The bench also held that any person of ordinary prudence would have adopted the same course, and would not have given anything to ungrateful children from his/her share in the property.
The impact could be that it improves the rights of elderly parents who are neglected by their children.
This was the real big verdict from Justice Singhvi that shook the Government and the corporate sector in the country. In the famous 2G spectrum case, a SC bench of Justice Singhvi and Justice AK Ganguly quashed 122 2G telecom spectrum licences granted in 2008 during the tenure of Communications Minister A Raja. The allocation was deemed “unconstitutional” and “arbitrary”.
The bench went on to impose fines of up to Rs 5 crore on some telecom companies, and ordered the Government to decide fresh norms for issuing licences within four months of the date of judgment.

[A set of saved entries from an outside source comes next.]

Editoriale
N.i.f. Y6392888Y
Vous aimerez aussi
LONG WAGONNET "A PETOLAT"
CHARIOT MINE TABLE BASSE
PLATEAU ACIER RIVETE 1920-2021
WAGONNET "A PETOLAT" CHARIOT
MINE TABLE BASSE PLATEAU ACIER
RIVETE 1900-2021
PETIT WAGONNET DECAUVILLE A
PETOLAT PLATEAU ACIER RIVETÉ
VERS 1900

The 2G ruling continues to create impact. The opposition parties claim that the Joint Parliamentary Committee report on the issue has been altered. The ruling lead to the exit of global telecom companies from India, and the Government was forced to re-work spectrum pricing.
Another landmark judgment by a bench led by Justice Singhvi, which reaffirmed a landowner’s right to property under the Constitution of India (Darshan Lal Nagpal (Dead) By L.RS.V. Government of NCT of Delhi and Others.)
The bench also held that greatdegree of care must be taken by the state in exercising its power of compulsory acquisition of land under the Land Acquisition Act as it deprives the owner of his constitutional right of right to property.
The impact is that Government/s are already looking at making the acquisition process land owner-friendly. In fact, President Pranab Mukherjee has approved a new Land Acquisition Bill that replaces the archaic act of 1894 governing acquisitions and is likely to come into force from 1 January, 2014.